Under the baobab: Neighbors, leaders will help Maui recover from devastation
We have been messaging with my brother-in-law, Frank, who has been living on the northern side of Maui for more than 30 years. Most of the fire destruction has been on the western, windward side near Lahaina. He said no one was prepared. They had anticipated that danger would come from storms, volcanoes, tsunamis. No one anticipated an apocalyptic fire fed by a hurricane with winds traveling at speeds up to 80 miles an hour.
The fire incinerated everything and everybody in its path. More than 100 people have already been reported dead. It is estimated that the number of casualties will be much higher. Thousands have lost their homes. Lahaina was the ancient capital of the Hawaiian kingdom during the 1800s. Hawaiian ancestors dwell there. Now it is decimated. Frank came to Penn State in 1969 after his army service in Vietnam. Driving a truckload of tents to his neighbors he realized that the devastation on Maui was as bad as he had seen in Indochina.
The spiritual devastation is as bad as the physical destruction. But neighbors are still helping each other. They are committed to rebuilding their homes and their communities. Their primary concern is with locating the hundreds who are still missing and working to heal those who have been emotionally and physically crushed.
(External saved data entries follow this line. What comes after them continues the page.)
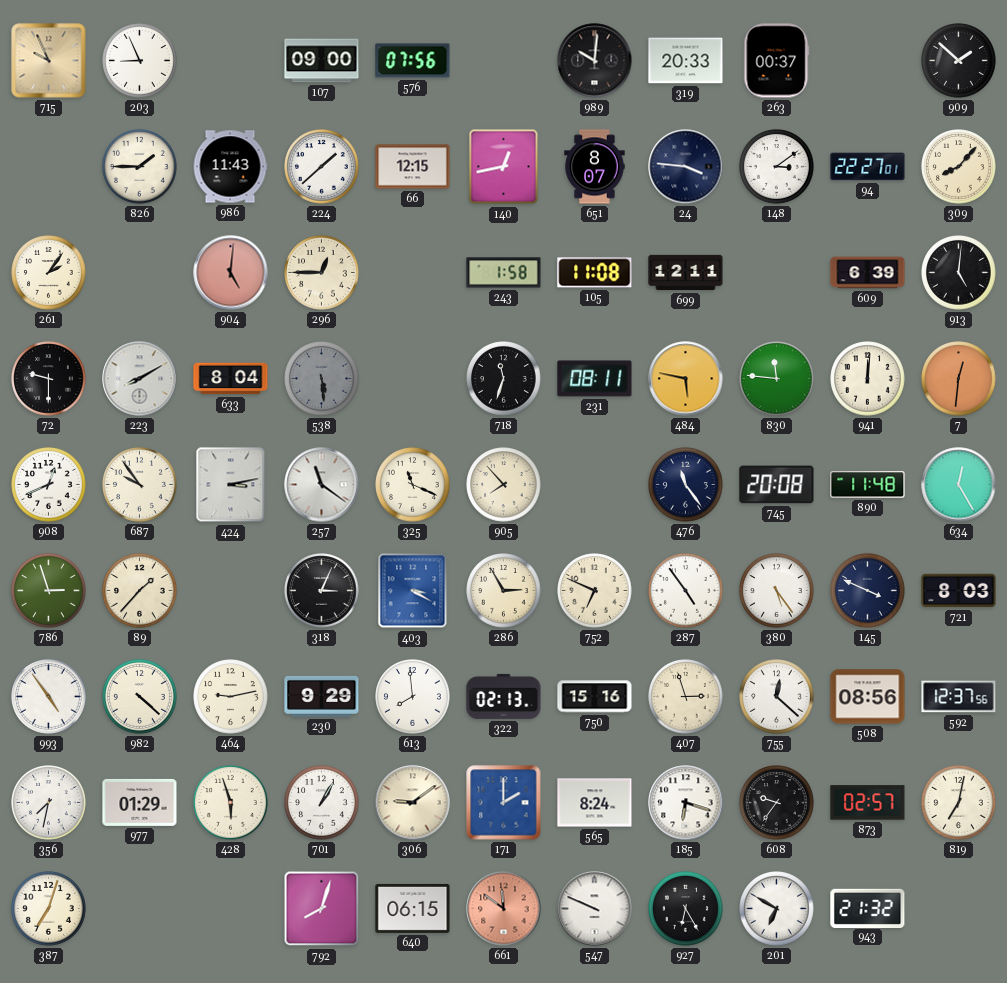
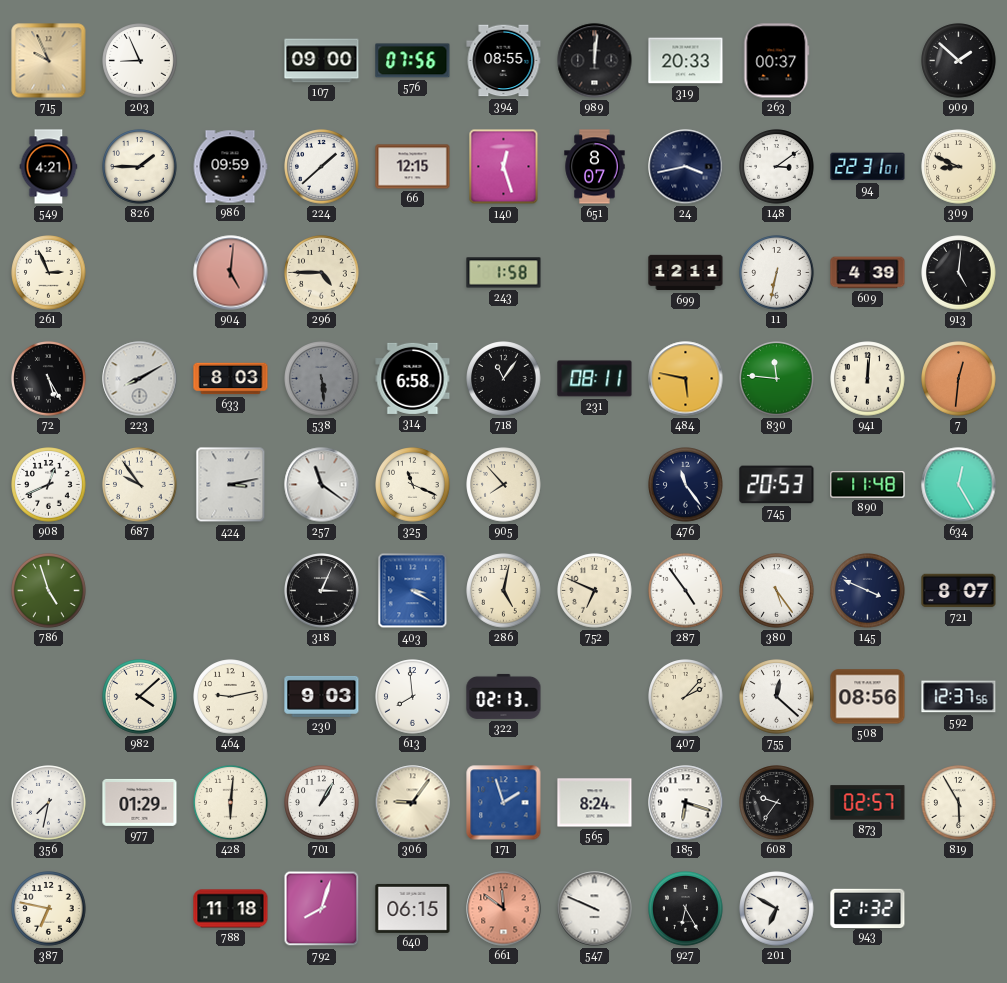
394: none -> 08:55
989: 10:01 -> 12:01
549: none -> 4:21
986: 11:43 -> 09:59
140: 12:43 -> 12:27
24: 3:46 -> 3:43
94: 22:27 -> 22:31
309: 8:07 -> 8:49
261: 2:06 -> 2:56
296: 12:45 -> 4:45
105: 11:08 -> none
11: none -> 6:32
609: 6:39 -> 4:39
72: 9:30 -> 5:25
633: 8:04 -> 8:03
314: none -> 6:58
718: 11:33 -> 11:06
745: 20:08 -> 20:53
786: 2:57 -> 4:57
89: 1:37 -> none
286: 2:55 -> 5:02
721: 8:03 -> 8:07
993: 4:54 -> none
982: 4:22 -> 4:08
230: 9:29 -> 9:03
750: 15:16 -> none
407: 2:57 -> 2:07
428: 5:57 -> 6:01
306: 9:09 -> 9:06
171: 2:00 -> 1:57
819: 7:02 -> 5:55
387: 7:03 -> 6:47
788: none -> 11:18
Islanders know this will take commitment and a protracted struggle, but Frank believes they can do it. I believe they will do it.
On Monday, President Biden and his wife Jill are visiting the grief-stricken island to witness the destruction visited upon an American city and provide comfort and support to its survivors. The Biden’s are a family, intimately familiar with personal grief, having suffered the loss of two children. Presidents, elected by all of the citizens of our country, are the embodiment of our collective spirit. They are the leaders and ordained witnesses of the national zeitgeist and the sacred vessels which hold our nation’s grief. Their messages signal where we are and where we should go.
There are some still alive who heard Roosevelt’s “Day of Infamy” speech on Dec. 7, 1941. It signaled the nation’s entry into World War II and transition into the military-industrial age, about which Eisenhower later warned our country. Truman’s Potsdam declaration promising “total and utter destruction” on the Japanese empire brought the world into the atomic age. Kennedy implored us to not ask “what your country can do for you but what you can do for your country.” He helped set the space program in motion.
We heard Johnson proclaim, “we shall overcome,” as he initiated the passage of the Voting Rights Act in 1965. It legitimized the goals and aspirations of the civil rights movement. Ronald Reagan demanded that the Soviets “tear down this wall” soon thereafter the Soviet Union collapsed. George W. Bush witnessed the 9/11 attack on the World Trade Center and galvanized our wounded country to climb out of the rubble and rebuild. And in the pits of the worst economic recession since the Great Depression, President Obama got us back on our feet by reminding us that we are not “red states or blue states but the United States.”
Throughout history our democracy has been damaged more than once by hostile natural forces, outside adversaries, or internal duplicity. We have tetter-tottered on the edge of oblivion. To save ourselves we have had to assemble our collective will, call upon the “better angels” of our nature, resuscitate our community spirit, and roll up our sleeves and rebuild the fragmented American dream. Thus far we have been blessed with enlightened and compassionate leadership to guide us in that quest. May it be so for our sisters and brothers in Maui. May it continue to be so for our beloved country.